#### [TASK TO COMPLETE]
Could you write out, exactly as they stand, only the lines in the listing below from the line with "SERVIÇOS REALIZADOS" to the line with "rôle essentiel de l’OMS", both ends included, without the pictures?

....................

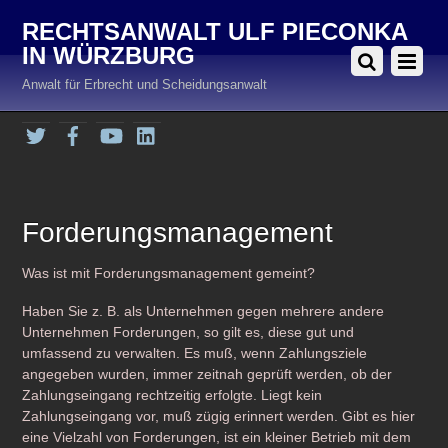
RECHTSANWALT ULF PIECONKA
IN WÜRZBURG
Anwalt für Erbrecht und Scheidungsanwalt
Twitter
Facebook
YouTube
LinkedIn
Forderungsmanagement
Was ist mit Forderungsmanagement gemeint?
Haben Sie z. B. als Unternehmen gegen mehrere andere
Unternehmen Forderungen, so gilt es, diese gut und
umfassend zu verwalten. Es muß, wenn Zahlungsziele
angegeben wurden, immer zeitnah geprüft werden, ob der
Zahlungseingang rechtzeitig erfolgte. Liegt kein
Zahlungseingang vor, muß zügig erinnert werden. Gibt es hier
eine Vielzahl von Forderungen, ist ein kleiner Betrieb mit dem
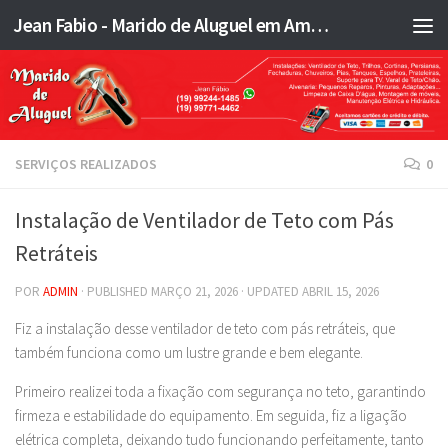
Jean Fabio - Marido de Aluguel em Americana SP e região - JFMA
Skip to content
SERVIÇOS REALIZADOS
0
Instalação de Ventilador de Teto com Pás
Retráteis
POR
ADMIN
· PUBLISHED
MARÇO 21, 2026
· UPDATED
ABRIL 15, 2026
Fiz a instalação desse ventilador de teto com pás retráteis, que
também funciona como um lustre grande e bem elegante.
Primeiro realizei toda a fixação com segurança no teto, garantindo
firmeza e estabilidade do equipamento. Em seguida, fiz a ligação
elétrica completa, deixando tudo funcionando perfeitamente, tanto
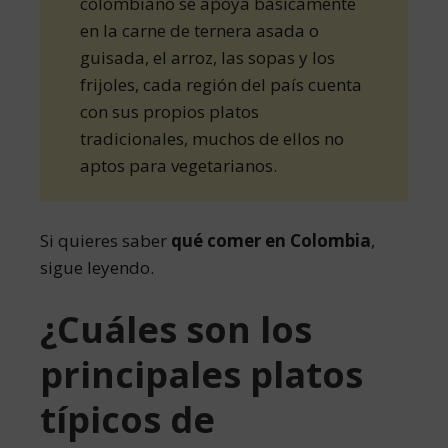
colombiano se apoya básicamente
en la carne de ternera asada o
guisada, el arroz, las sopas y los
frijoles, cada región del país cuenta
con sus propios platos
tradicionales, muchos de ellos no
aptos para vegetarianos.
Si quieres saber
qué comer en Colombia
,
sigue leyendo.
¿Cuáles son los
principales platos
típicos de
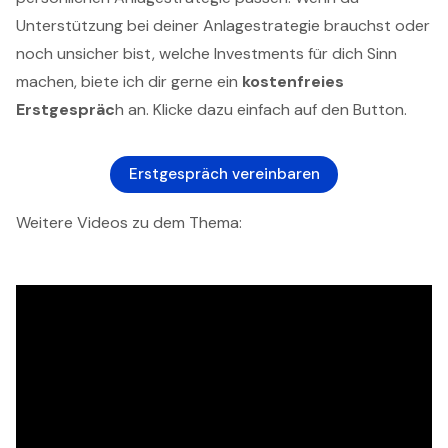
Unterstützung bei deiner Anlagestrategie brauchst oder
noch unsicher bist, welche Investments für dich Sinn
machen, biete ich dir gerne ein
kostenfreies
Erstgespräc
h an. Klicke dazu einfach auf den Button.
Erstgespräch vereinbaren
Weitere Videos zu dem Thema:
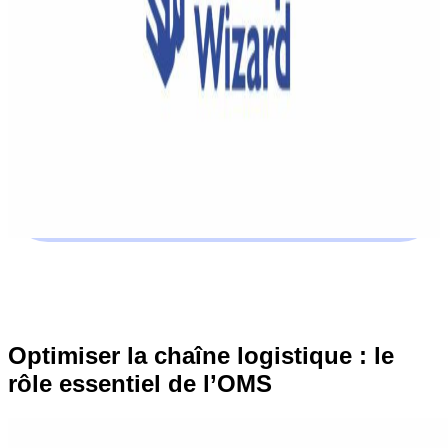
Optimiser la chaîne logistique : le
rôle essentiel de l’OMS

....................

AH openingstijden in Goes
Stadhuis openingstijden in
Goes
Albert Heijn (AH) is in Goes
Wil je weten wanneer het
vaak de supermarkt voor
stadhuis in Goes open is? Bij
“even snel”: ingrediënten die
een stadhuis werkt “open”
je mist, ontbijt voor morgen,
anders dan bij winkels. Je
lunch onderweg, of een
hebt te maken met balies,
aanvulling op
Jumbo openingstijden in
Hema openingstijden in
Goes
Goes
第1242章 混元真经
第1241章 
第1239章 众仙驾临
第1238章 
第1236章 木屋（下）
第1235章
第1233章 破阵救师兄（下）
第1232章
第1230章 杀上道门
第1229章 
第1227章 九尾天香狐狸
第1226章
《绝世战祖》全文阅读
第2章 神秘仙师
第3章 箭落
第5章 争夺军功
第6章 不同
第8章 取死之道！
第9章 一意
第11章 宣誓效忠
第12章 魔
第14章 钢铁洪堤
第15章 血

....................

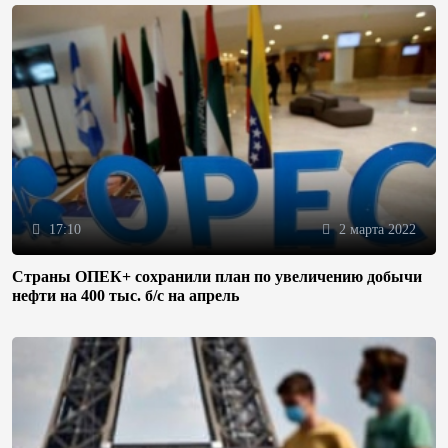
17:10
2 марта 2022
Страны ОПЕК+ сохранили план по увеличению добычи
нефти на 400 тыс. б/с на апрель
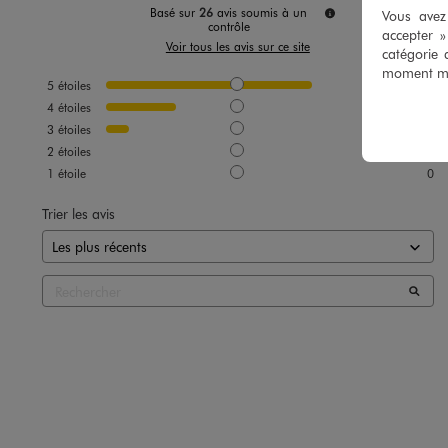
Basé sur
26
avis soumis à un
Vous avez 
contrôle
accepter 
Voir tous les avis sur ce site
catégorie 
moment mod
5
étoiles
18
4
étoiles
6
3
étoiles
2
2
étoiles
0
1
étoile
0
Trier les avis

....................

#### [ANSWER TO THIS TASK]
SERVIÇOS REALIZADOS
0
Instalação de Ventilador de Teto com Pás
Retráteis
POR
ADMIN
· PUBLISHED
MARÇO 21, 2026
· UPDATED
ABRIL 15, 2026
Fiz a instalação desse ventilador de teto com pás retráteis, que
também funciona como um lustre grande e bem elegante.
Primeiro realizei toda a fixação com segurança no teto, garantindo
firmeza e estabilidade do equipamento. Em seguida, fiz a ligação
elétrica completa, deixando tudo funcionando perfeitamente, tanto
colombiano se apoya básicamente
en la carne de ternera asada o
guisada, el arroz, las sopas y los
frijoles, cada región del país cuenta
con sus propios platos
tradicionales, muchos de ellos no
aptos para vegetarianos.
Si quieres saber
qué comer en Colombia
,
sigue leyendo.
¿Cuáles son los
principales platos
típicos de
Unterstützung bei deiner Anlagestrategie brauchst oder
noch unsicher bist, welche Investments für dich Sinn
machen, biete ich dir gerne ein
kostenfreies
Erstgespräc
h an. Klicke dazu einfach auf den Button.
Erstgespräch vereinbaren
Weitere Videos zu dem Thema:
Optimiser la chaîne logistique : le
rôle essentiel de l’OMS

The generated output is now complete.